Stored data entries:

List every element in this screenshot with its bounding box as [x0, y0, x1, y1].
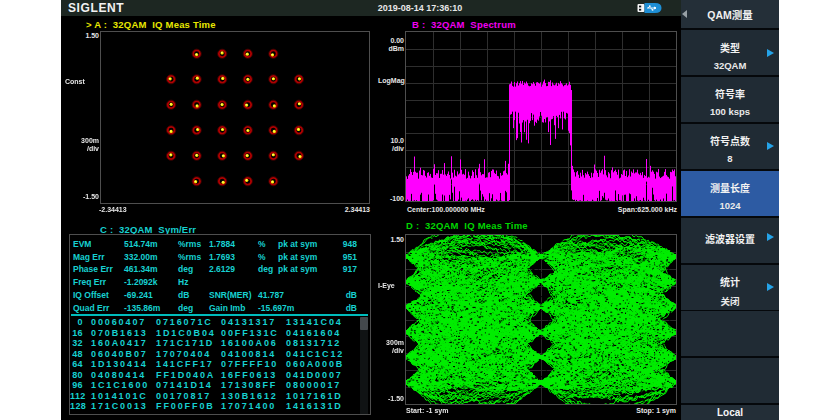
- menu-item-label: 类型: [681, 40, 779, 55]
- hex-word: 1D130414: [91, 359, 148, 369]
- panel-d-plot: [405, 234, 677, 405]
- panel-a-axis-name: Const: [65, 78, 85, 85]
- hex-row-index: 96: [70, 380, 83, 390]
- menu-item-测量长度[interactable]: 测量长度1024: [681, 171, 779, 216]
- trace-letter: A :: [94, 19, 107, 30]
- menu-header[interactable]: QAM测量: [681, 0, 779, 28]
- measurement-cell: dB: [346, 290, 357, 300]
- trace-letter: D :: [406, 220, 419, 231]
- instrument-screen: SIGLENT 2019-08-14 17:36:10 > A : 32QAM …: [61, 0, 779, 420]
- measurement-cell: SNR(MER): [209, 290, 252, 300]
- measurement-cell: 514.74m: [124, 239, 158, 249]
- top-status-bar: SIGLENT 2019-08-14 17:36:10: [61, 0, 681, 16]
- menu-item-label: 滤波器设置: [681, 231, 779, 246]
- hex-word: 1017161D: [286, 391, 343, 401]
- hex-word: 130B1612: [221, 391, 278, 401]
- hex-row-index: 0: [70, 317, 83, 327]
- hex-word: 141CFF17: [156, 359, 214, 369]
- trace-title-text: 32QAM IQ Meas Time: [425, 220, 528, 231]
- measurement-cell: Gain Imb: [209, 303, 245, 313]
- hex-word: 00060407: [91, 317, 146, 327]
- hex-word: FF1D040A: [156, 370, 215, 380]
- measurement-cell: 951: [343, 252, 357, 262]
- hex-word: 13141C04: [286, 317, 343, 327]
- panel-d-ymax-label: 1.50: [376, 236, 404, 243]
- measurement-cell: pk at sym: [278, 252, 317, 262]
- panel-d-axis-name: I-Eye: [378, 282, 395, 289]
- measurement-cell: -135.86m: [124, 303, 160, 313]
- hex-word: 171308FF: [221, 380, 277, 390]
- menu-item-empty-6[interactable]: [681, 311, 779, 356]
- measurement-cell: Freq Err: [73, 277, 106, 287]
- spectrum-canvas: [406, 32, 676, 201]
- menu-item-value: 关闭: [681, 294, 779, 308]
- panel-b-scale-unit: /div: [376, 145, 404, 152]
- panel-a-ymax-label: 1.50: [71, 32, 99, 39]
- scrollbar-track[interactable]: [360, 317, 368, 414]
- hex-word: 08131712: [286, 338, 341, 348]
- panel-a-scale-unit: /div: [71, 145, 99, 152]
- local-button-label: Local: [681, 407, 779, 418]
- trace-title-text: 32QAM IQ Meas Time: [113, 19, 216, 30]
- hex-word: 07141D14: [156, 380, 213, 390]
- menu-item-类型[interactable]: 类型32QAM: [681, 30, 779, 75]
- menu-item-label: 统计: [681, 274, 779, 289]
- panel-d-scale-unit: /div: [376, 347, 404, 354]
- screenshot-canvas: SIGLENT 2019-08-14 17:36:10 > A : 32QAM …: [0, 0, 840, 420]
- hex-word: 171C0013: [91, 401, 148, 411]
- hex-word: 17071400: [221, 401, 276, 411]
- hex-word: 16100A06: [221, 338, 278, 348]
- hex-word: 04161604: [286, 328, 341, 338]
- menu-item-符号点数[interactable]: 符号点数8: [681, 124, 779, 169]
- measurement-cell: Quad Err: [73, 303, 109, 313]
- measurement-cell: deg: [178, 264, 193, 274]
- hex-row-index: 64: [70, 359, 83, 369]
- menu-item-符号率[interactable]: 符号率100 ksps: [681, 77, 779, 122]
- usb-device-icon: [637, 2, 662, 14]
- hex-word: 041C1C12: [286, 349, 344, 359]
- panel-a-ymin-label: -1.50: [71, 193, 99, 200]
- panel-b-axis-name: LogMag: [378, 77, 405, 84]
- menu-item-label: 符号率: [681, 86, 779, 101]
- menu-header-label: QAM测量: [681, 7, 779, 22]
- scrollbar-thumb[interactable]: [360, 317, 368, 330]
- hex-word: 1416131D: [286, 401, 343, 411]
- measurement-cell: pk at sym: [278, 264, 317, 274]
- measurement-cell: %rms: [178, 252, 201, 262]
- hex-word: 0716071C: [156, 317, 213, 327]
- eye-diagram-canvas: [406, 235, 676, 404]
- hex-row-index: 32: [70, 338, 83, 348]
- local-button[interactable]: Local: [681, 405, 779, 420]
- panel-a-scale-label: 300m: [71, 137, 99, 144]
- hex-row-index: 80: [70, 370, 83, 380]
- measurement-cell: pk at sym: [278, 239, 317, 249]
- hex-word: 04131317: [221, 317, 276, 327]
- menu-item-value: 32QAM: [681, 60, 779, 71]
- hex-row-index: 48: [70, 349, 83, 359]
- measurement-cell: deg: [178, 303, 193, 313]
- measurement-cell: EVM: [73, 239, 91, 249]
- menu-item-label: 符号点数: [681, 133, 779, 148]
- active-trace-marker: >: [86, 19, 92, 30]
- panel-d-ymin-label: -1.50: [376, 395, 404, 402]
- panel-b-plot: [405, 31, 677, 202]
- measurement-cell: dB: [178, 290, 189, 300]
- datetime-display: 2019-08-14 17:36:10: [61, 3, 779, 13]
- measurement-cell: 2.6129: [209, 264, 235, 274]
- hex-word: 00170817: [156, 391, 211, 401]
- measurement-cell: -1.2092k: [124, 277, 158, 287]
- measurement-cell: 41.787: [258, 290, 284, 300]
- menu-item-value: 1024: [681, 200, 779, 211]
- menu-item-empty-7[interactable]: [681, 358, 779, 403]
- measurement-cell: Mag Err: [73, 252, 105, 262]
- measurement-cell: dB: [346, 303, 357, 313]
- menu-item-统计[interactable]: 统计关闭: [681, 265, 779, 310]
- panel-d-title: D : 32QAM IQ Meas Time: [406, 220, 528, 231]
- hex-word: 041D0007: [286, 370, 343, 380]
- measurement-cell: 1.7693: [209, 252, 235, 262]
- menu-item-滤波器设置[interactable]: 滤波器设置: [681, 218, 779, 263]
- panel-c-table: EVM514.74m%rms1.7884%pk at sym948Mag Err…: [69, 234, 371, 415]
- hex-row-index: 16: [70, 328, 83, 338]
- panel-a-xmin-label: -2.34413: [99, 206, 127, 213]
- panel-b-center-label: Center:100.000000 MHz: [407, 206, 485, 213]
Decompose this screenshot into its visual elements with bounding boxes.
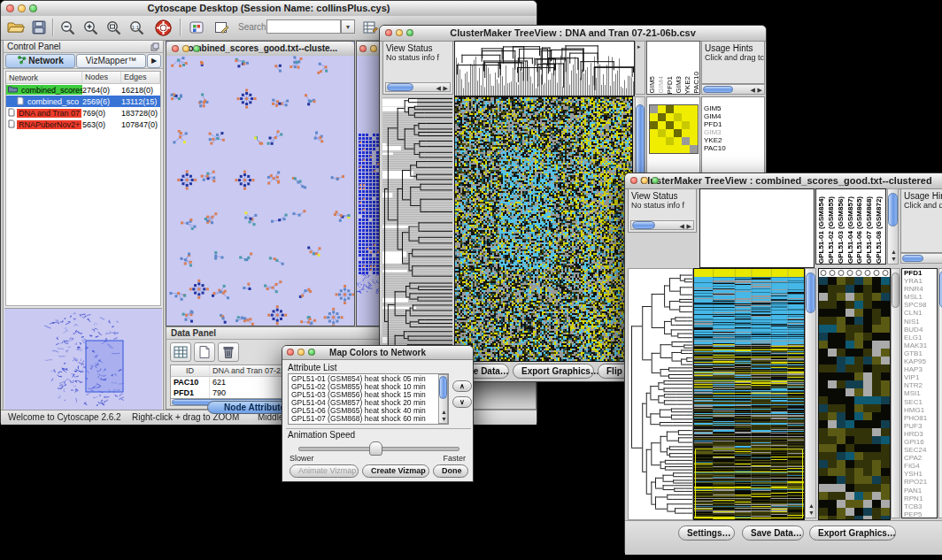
gene-label[interactable]: HAP3 — [902, 365, 937, 373]
gene-label[interactable]: CPA2 — [902, 454, 937, 462]
attribute-item[interactable]: GPL51-07 (GSM868) heat shock 60 min — [289, 415, 437, 423]
gene-label[interactable]: FIG4 — [902, 462, 937, 470]
scrollbar-thumb[interactable] — [888, 193, 898, 226]
search-input[interactable] — [266, 19, 341, 34]
scroll-down-icon[interactable]: ▼ — [808, 510, 815, 516]
zoom-button[interactable] — [193, 45, 200, 52]
gene-label[interactable]: PHO81 — [902, 414, 937, 422]
gene-label[interactable]: PFD1 — [702, 120, 764, 128]
table-edit-icon[interactable] — [360, 18, 380, 37]
view-status-scrollbar[interactable]: ◀ ▶ — [630, 220, 694, 230]
gene-label[interactable]: HMG1 — [902, 406, 937, 414]
minimize-button[interactable] — [182, 45, 189, 52]
save-session-button[interactable] — [29, 18, 49, 37]
gene-label[interactable]: MSL1 — [902, 293, 937, 301]
zoom-button[interactable] — [406, 29, 413, 36]
export-graphics-button[interactable]: Export Graphics… — [809, 525, 896, 541]
heatmap-canvas[interactable] — [454, 96, 633, 362]
close-button[interactable] — [172, 45, 179, 52]
gene-label[interactable]: YRA1 — [902, 277, 937, 285]
gene-label[interactable]: PAC10 — [702, 144, 764, 152]
zoom-fit-icon[interactable]: 1:1 — [127, 18, 146, 37]
gene-label[interactable]: GPI16 — [902, 438, 937, 446]
export-graphics-button[interactable]: Export Graphics… — [513, 364, 594, 379]
gene-label[interactable]: GIM4 — [702, 112, 764, 120]
overview-canvas[interactable] — [4, 309, 162, 414]
row-dendrogram-canvas[interactable] — [382, 96, 452, 362]
network-row[interactable]: DNA and Tran 07 769(0) 183728(0) — [6, 107, 160, 119]
zoom-out-icon[interactable] — [58, 18, 77, 37]
gene-label[interactable]: CLN1 — [902, 309, 937, 317]
column-labels-scrollbar[interactable]: ▲ ▼ — [887, 188, 899, 265]
search-dropdown-button[interactable]: ▾ — [341, 19, 355, 34]
zoom-selected-icon[interactable] — [104, 18, 123, 37]
gene-label[interactable]: MAK31 — [902, 341, 937, 349]
gene-label[interactable]: NTR2 — [902, 381, 937, 389]
done-button[interactable]: Done — [433, 464, 468, 478]
attribute-select-icon[interactable] — [170, 342, 191, 362]
scrollbar-thumb[interactable] — [632, 221, 655, 229]
scrollbar-thumb[interactable] — [892, 272, 900, 308]
move-up-button[interactable]: ∧ — [452, 380, 472, 392]
minimize-button[interactable] — [641, 177, 648, 184]
gene-label[interactable]: VIP1 — [902, 373, 937, 381]
scroll-left-icon[interactable]: ◀ — [436, 85, 441, 91]
network-row[interactable]: combined_scores 2764(0) 16218(0) — [6, 84, 160, 96]
heatmap-canvas[interactable] — [693, 268, 805, 520]
scroll-right-icon[interactable]: ▶ — [758, 87, 762, 93]
move-down-button[interactable]: ∨ — [452, 396, 472, 408]
gene-label[interactable]: GTB1 — [902, 349, 937, 357]
main-titlebar[interactable]: Cytoscape Desktop (Session Name: collins… — [1, 1, 537, 17]
gene-label[interactable]: SEC24 — [902, 446, 937, 454]
scroll-left-icon[interactable]: ◀ — [680, 223, 684, 229]
gene-label[interactable]: TCB3 — [902, 502, 937, 510]
zoom-button[interactable] — [308, 349, 315, 356]
scroll-up-icon[interactable]: ▲ — [891, 249, 897, 255]
birdseye-overview[interactable] — [4, 308, 162, 413]
scroll-left-icon[interactable]: ◀ — [751, 87, 755, 93]
col-nodes[interactable]: Nodes — [82, 72, 121, 83]
scroll-right-icon[interactable]: ▶ — [444, 85, 448, 91]
gene-label[interactable]: SEC1 — [902, 398, 937, 406]
scrollbar-thumb[interactable] — [703, 86, 733, 93]
gene-label[interactable]: NIS1 — [902, 318, 937, 326]
zoom-button[interactable] — [652, 177, 659, 184]
gene-list-scrollbar[interactable]: ▲ ▼ — [938, 268, 942, 518]
gene-label[interactable]: KAP95 — [902, 357, 937, 365]
save-data-button[interactable]: Save Data… — [742, 525, 804, 541]
close-button[interactable] — [359, 45, 367, 52]
tab-network[interactable]: Network — [5, 54, 75, 68]
speed-slider-thumb[interactable] — [369, 441, 382, 456]
minimize-button[interactable] — [396, 29, 403, 36]
listbox-scrollbar[interactable]: ▲ ▼ — [438, 374, 448, 424]
network-canvas[interactable] — [166, 56, 354, 326]
scrollbar-thumb[interactable] — [439, 376, 447, 399]
gene-label[interactable]: ELG1 — [902, 334, 937, 341]
scroll-right-icon[interactable]: ▶ — [687, 223, 691, 229]
row-dendrogram-canvas[interactable] — [628, 268, 693, 520]
zoom-in-icon[interactable] — [81, 18, 100, 37]
scrollbar-thumb[interactable] — [902, 255, 923, 262]
gene-label[interactable]: PUF3 — [902, 422, 937, 430]
dialog-titlebar[interactable]: Map Colors to Network — [282, 346, 473, 360]
animate-vizmap-button[interactable]: Animate Vizmap — [290, 464, 359, 478]
gene-label[interactable]: PEP5 — [902, 510, 937, 518]
zoom-heatmap-canvas[interactable] — [818, 268, 891, 520]
scrollbar-thumb[interactable] — [387, 83, 413, 91]
network-view-titlebar[interactable]: combined_scores_good.txt--cluste... — [166, 42, 354, 57]
tab-overflow-button[interactable]: ▶ — [147, 54, 161, 68]
close-button[interactable] — [385, 29, 392, 36]
gene-label[interactable]: RPO21 — [902, 478, 937, 486]
column-dendrogram-canvas[interactable] — [454, 41, 635, 96]
minimize-button[interactable] — [18, 4, 26, 12]
gene-label[interactable]: YSH1 — [902, 470, 937, 478]
float-panel-icon[interactable] — [151, 42, 159, 53]
gene-label[interactable]: BUD4 — [902, 326, 937, 334]
delete-attribute-icon[interactable] — [218, 342, 239, 362]
scroll-down-icon[interactable]: ▼ — [441, 416, 447, 422]
minimize-button[interactable] — [370, 45, 377, 52]
col-id[interactable]: ID — [171, 365, 210, 376]
settings-button[interactable]: Settings… — [678, 525, 735, 541]
gene-label[interactable]: RPN1 — [902, 495, 937, 502]
gene-label[interactable]: YKE2 — [702, 136, 764, 144]
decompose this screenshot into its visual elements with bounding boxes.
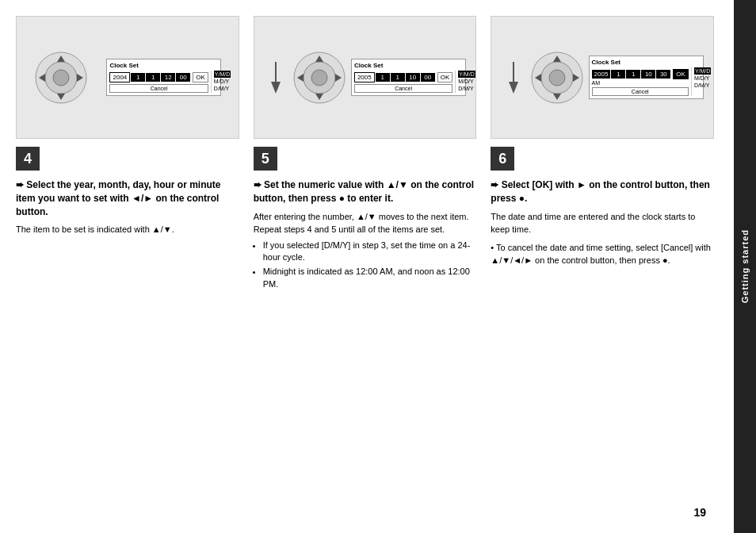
main-content: Clock Set 2004 1 1 12 00 OK Cancel [0, 0, 734, 533]
clock-fields-step6: 2005 1 1 10 30 OK AM Cancel [592, 67, 689, 96]
option-ymd-step4: Y/M/D [214, 71, 231, 78]
clock-m2-step4: 1 [146, 73, 160, 82]
arrow-icon-5: ➨ [254, 179, 262, 190]
step-body-text-4: The item to be set is indicated with ▲/▼… [16, 223, 239, 236]
sidebar-label: Getting started [740, 229, 750, 303]
clock-ui-step6: Clock Set 2005 1 1 10 30 OK AM [589, 56, 704, 99]
option-mdy-step6: M/D/Y [694, 75, 709, 81]
clock-am-step6: AM [592, 80, 689, 86]
clock-min-step5: 00 [421, 73, 435, 82]
screenshot-step4: Clock Set 2004 1 1 12 00 OK Cancel [16, 16, 239, 139]
arrow-down-step6 [502, 58, 525, 98]
clock-cancel-step5: Cancel [354, 84, 452, 93]
clock-m1-step4: 1 [131, 73, 145, 82]
step-body-4: The item to be set is indicated with ▲/▼… [16, 223, 239, 236]
clock-year-step5: 2005 [354, 72, 375, 82]
option-ymd-step5: Y/M/D [458, 71, 475, 78]
clock-m1-step6: 1 [611, 70, 625, 79]
clock-fields-step5: 2005 1 1 10 00 OK Cancel [354, 71, 452, 93]
step-badge-5: 5 [254, 147, 277, 171]
clock-cancel-step6: Cancel [592, 87, 689, 96]
clock-options-step6: Y/M/D M/D/Y D/M/Y [691, 67, 711, 96]
step-heading-5: ➨ Set the numeric value with ▲/▼ on the … [254, 178, 477, 205]
clock-ok-step4: OK [193, 72, 208, 82]
step-badge-4: 4 [16, 147, 40, 171]
svg-marker-17 [509, 82, 518, 94]
step-body-text-6: The date and time are entered and the cl… [491, 210, 714, 236]
columns-row: Clock Set 2004 1 1 12 00 OK Cancel [16, 16, 718, 293]
svg-marker-8 [271, 82, 281, 94]
clock-fields-step4: 2004 1 1 12 00 OK Cancel [109, 71, 208, 93]
clock-h-step6: 10 [641, 70, 655, 79]
clock-options-step4: Y/M/D M/D/Y D/M/Y [211, 71, 231, 93]
control-button-step4 [33, 50, 89, 105]
col-step5: Clock Set 2005 1 1 10 00 OK Cancel [254, 16, 477, 293]
clock-values-step5: 2005 1 1 10 00 OK [354, 72, 452, 82]
clock-values-step6: 2005 1 1 10 30 OK [592, 69, 689, 79]
step-bullets-5: If you selected [D/M/Y] in step 3, set t… [254, 240, 477, 291]
clock-body-step5: 2005 1 1 10 00 OK Cancel Y/M/D M/D/Y [354, 71, 463, 93]
option-dmy-step4: D/M/Y [214, 86, 229, 91]
option-ymd-step6: Y/M/D [694, 67, 711, 75]
screenshot-step5: Clock Set 2005 1 1 10 00 OK Cancel [254, 16, 477, 139]
clock-title-step5: Clock Set [354, 62, 463, 69]
step-body-text-5: After entering the number, ▲/▼ moves to … [254, 210, 477, 236]
clock-m2-step5: 1 [391, 73, 405, 82]
clock-year-step4: 2004 [109, 72, 130, 82]
step-badge-6: 6 [491, 147, 514, 171]
sidebar-tab: Getting started [734, 0, 756, 533]
arrow-icon-4: ➨ [16, 179, 24, 190]
clock-ok-step6: OK [673, 69, 689, 79]
clock-ok-step5: OK [437, 72, 453, 82]
clock-values-step4: 2004 1 1 12 00 OK [109, 72, 208, 82]
step-body-5: After entering the number, ▲/▼ moves to … [254, 210, 477, 291]
arrow-down-step5 [264, 58, 288, 98]
clock-body-step4: 2004 1 1 12 00 OK Cancel Y/M/D M/D/Y [109, 71, 218, 93]
svg-point-11 [311, 70, 327, 86]
option-dmy-step6: D/M/Y [694, 82, 709, 88]
control-button-step6 [529, 50, 585, 105]
clock-h-step5: 10 [406, 73, 420, 82]
screenshot-step6: Clock Set 2005 1 1 10 30 OK AM [491, 16, 714, 139]
clock-min-step4: 00 [176, 73, 190, 82]
clock-options-step5: Y/M/D M/D/Y D/M/Y [455, 71, 475, 93]
clock-m1-step5: 1 [376, 73, 390, 82]
svg-point-2 [53, 70, 69, 86]
step-heading-6: ➨ Select [OK] with ► on the control butt… [491, 178, 714, 205]
clock-body-step6: 2005 1 1 10 30 OK AM Cancel Y/M/D [592, 67, 701, 96]
clock-h-step4: 12 [161, 73, 175, 82]
clock-year-step6: 2005 [592, 70, 611, 79]
col-step4: Clock Set 2004 1 1 12 00 OK Cancel [16, 16, 239, 293]
bullet-5-1: Midnight is indicated as 12:00 AM, and n… [263, 266, 477, 290]
step-bullet-6: • To cancel the date and time setting, s… [491, 241, 714, 267]
clock-cancel-step4: Cancel [109, 84, 208, 93]
clock-min-step6: 30 [656, 70, 670, 79]
bullet-5-0: If you selected [D/M/Y] in step 3, set t… [263, 240, 477, 264]
option-mdy-step5: M/D/Y [458, 79, 473, 84]
svg-point-20 [549, 70, 565, 86]
arrow-down-svg-6 [502, 58, 525, 98]
clock-m2-step6: 1 [626, 70, 640, 79]
page-number: 19 [693, 506, 706, 519]
clock-title-step6: Clock Set [592, 59, 701, 66]
clock-ui-step4: Clock Set 2004 1 1 12 00 OK Cancel [106, 59, 221, 96]
step-body-6: The date and time are entered and the cl… [491, 210, 714, 267]
option-mdy-step4: M/D/Y [214, 79, 229, 84]
step-heading-4: ➨ Select the year, month, day, hour or m… [16, 178, 239, 218]
control-button-step5 [292, 50, 347, 105]
col-step6: Clock Set 2005 1 1 10 30 OK AM [491, 16, 718, 293]
clock-ui-step5: Clock Set 2005 1 1 10 00 OK Cancel [351, 59, 466, 96]
arrow-down-svg [264, 58, 288, 98]
option-dmy-step5: D/M/Y [458, 86, 473, 91]
arrow-icon-6: ➨ [491, 179, 498, 190]
clock-title-step4: Clock Set [109, 62, 218, 69]
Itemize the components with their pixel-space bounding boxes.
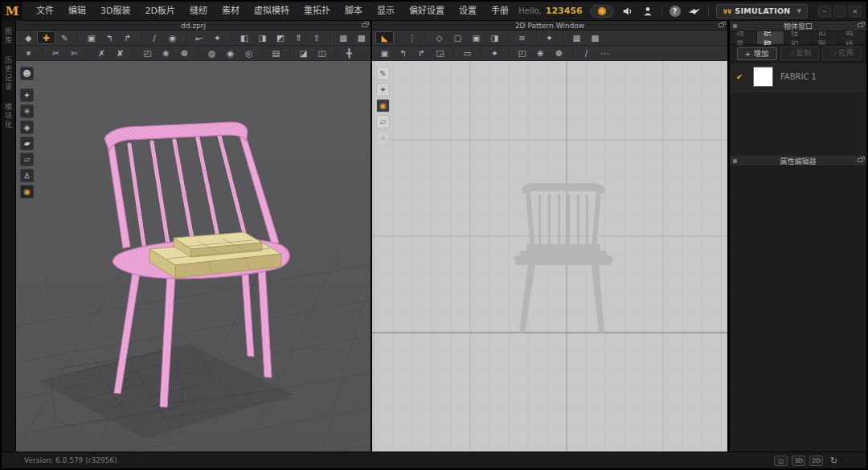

*Required work*
Looking only at the data above, say how many of its lines contain the string "minimize", and nothing more.

*Solved exercise*
5